The “world’s favourite cinema” is beloved of directors from Quentin Tarantino to Emerald Fennell. “It’s like tuning into your favourite radio station,” says Paul Thomas Anderson. John Waters calls it “the most depraved and beautiful movie theatre in London”. But perhaps not for long. Leicester Square landlord, Criterion Capital, wants to hike its rent and introduce a six-month break clause in its lease. Criterion, owned by billionaire Asif Aziz, has recently closed another Soho institution, London’s Central YMCA. But the rebel alliance is striking back. An online petition to #savethepcc has gathered more than 160,000 signatures. Tonight’s showing is sold out and every ticket holder has consumed more than enough underdog narratives to know who deserves to prevail.

For decades, the Prince Charles has promised to screen films that no one else will; you still sense hints of its 70s days showing softcore porn. In the dim, pleather-padded bar, patrons scrawl film requests on the wall like prayers: Taxi Driver, they beg. Grease 2! Given 858 different films were screened last year, there’s a fair chance these wishes will be granted. But power rests in the divine hand of programming manager Paul Vickery.

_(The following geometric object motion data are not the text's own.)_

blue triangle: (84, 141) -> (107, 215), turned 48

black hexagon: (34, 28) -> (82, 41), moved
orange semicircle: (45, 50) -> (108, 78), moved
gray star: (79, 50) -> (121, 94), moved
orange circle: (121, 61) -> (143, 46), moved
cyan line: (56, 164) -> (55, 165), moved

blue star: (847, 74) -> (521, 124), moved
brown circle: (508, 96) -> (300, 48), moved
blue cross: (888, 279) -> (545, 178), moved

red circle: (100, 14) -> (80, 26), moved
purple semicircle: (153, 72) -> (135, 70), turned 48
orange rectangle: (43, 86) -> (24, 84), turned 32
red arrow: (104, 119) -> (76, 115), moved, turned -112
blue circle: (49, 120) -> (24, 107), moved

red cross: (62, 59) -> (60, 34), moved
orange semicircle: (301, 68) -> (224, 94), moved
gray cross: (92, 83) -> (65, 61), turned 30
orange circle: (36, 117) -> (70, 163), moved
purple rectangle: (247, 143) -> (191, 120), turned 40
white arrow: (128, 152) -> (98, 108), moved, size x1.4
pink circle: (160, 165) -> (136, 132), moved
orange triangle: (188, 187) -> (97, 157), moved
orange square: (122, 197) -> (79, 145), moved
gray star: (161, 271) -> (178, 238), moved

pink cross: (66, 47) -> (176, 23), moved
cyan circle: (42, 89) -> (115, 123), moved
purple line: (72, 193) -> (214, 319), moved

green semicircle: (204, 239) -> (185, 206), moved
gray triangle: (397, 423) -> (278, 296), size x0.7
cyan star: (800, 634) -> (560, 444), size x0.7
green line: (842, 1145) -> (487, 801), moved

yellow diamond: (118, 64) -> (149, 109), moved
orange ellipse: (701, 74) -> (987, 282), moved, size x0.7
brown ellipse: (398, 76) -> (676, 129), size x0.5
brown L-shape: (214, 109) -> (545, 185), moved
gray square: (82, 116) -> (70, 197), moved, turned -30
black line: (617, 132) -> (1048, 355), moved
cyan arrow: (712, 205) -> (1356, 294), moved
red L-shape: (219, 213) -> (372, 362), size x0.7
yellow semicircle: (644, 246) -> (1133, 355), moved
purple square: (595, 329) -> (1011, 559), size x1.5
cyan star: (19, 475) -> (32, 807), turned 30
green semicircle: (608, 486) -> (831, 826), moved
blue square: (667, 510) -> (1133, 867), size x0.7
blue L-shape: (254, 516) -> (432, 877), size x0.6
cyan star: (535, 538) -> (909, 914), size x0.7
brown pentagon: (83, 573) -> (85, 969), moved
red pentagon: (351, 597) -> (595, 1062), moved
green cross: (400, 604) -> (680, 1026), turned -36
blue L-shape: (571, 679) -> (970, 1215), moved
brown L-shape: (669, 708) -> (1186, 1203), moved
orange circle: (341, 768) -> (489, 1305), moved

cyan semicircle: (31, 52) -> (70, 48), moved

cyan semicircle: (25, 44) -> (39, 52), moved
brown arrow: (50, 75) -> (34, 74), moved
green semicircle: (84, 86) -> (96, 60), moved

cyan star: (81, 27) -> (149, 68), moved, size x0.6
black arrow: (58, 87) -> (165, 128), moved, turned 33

Vickery is the architect of the marathon screenings – which have ranged from the full catalogue of Edgar Wright (music videos included) to a three-day binge of all 121 episodes of Lost. Since Vickery took up his post more than 16 years ago, the marathons have become a vital element of the calendar, inviting viewers to transform their relationship with the films and to the cinema space itself. “They’re the closest thing you can experience as an adult to [teenage] sleepovers,” he tells me, “watching films you were maybe a little too young to see at a time you should have been asleep.” Monthly, Vickery handpicks five films from the archive and presents them back to back. No hints. No repeats. “The freedom is both incredibly liberating and incredibly scary,” he says. As it should be. I’m about to entrust him with 11 hours of my life.

“Do you want some grapes?” Sam, in the next seat, asks. He’s come down from Leeds on his own for the night. It’s his first marathon. The theatre plunges into antsy darkness.

And then, in thin blue capitals, Warner Brothers presents… a crashing synth echo: Harrison Ford. Tommy Lee Jones. There are cheers and laughs for the stars of The Fugitive. The film was a box office smash, with six weeks at No 1 in the US and seven Academy Award nominations. Of course, most of us don’t know any of that. The experience of watching it unprepared is as close as you might come to the blindness of an audience experiencing it for the first time. Within 20 minutes, it delivers a murder, a death row conviction, a prison guard shootout, and a barrel-rolling bus slammed by a freight train. We’re off.

“How is it 2.30?” asks a girl two hours later in the toilet queue. I’m feeling OK, having put away half a box of popcorn. I sit on the stairs and stretch to my toes. Then we strap in again.

A Japanese man with a facial tic has arrived in America. After The Fugitive’s banter and roving cameras, the stark composition of film two feels spare to the point of withholding. If the first film was a Jack and coke, Takeshi Kitano’s Brother is a shot of Hibiki. It quickly becomes clear that our man, Yamamoto, is a killing machine, a yakuza who cannot help himself. “I’m at war in America too,” he laughs, after unloading several dozen rounds into the Hispanic competition. Murder in this universe has no consequence – or at least fails to attract law enforcement.

How interesting to have these crime worlds in conversation with one another, I think, and allow my eyes to drift closed. I awake two or 10 minutes later to another heart attack of bullets. In the end, it takes eight machine guns to bring Yamamoto down. But I’m still alive. I sink a coffee. It’s 4.30am.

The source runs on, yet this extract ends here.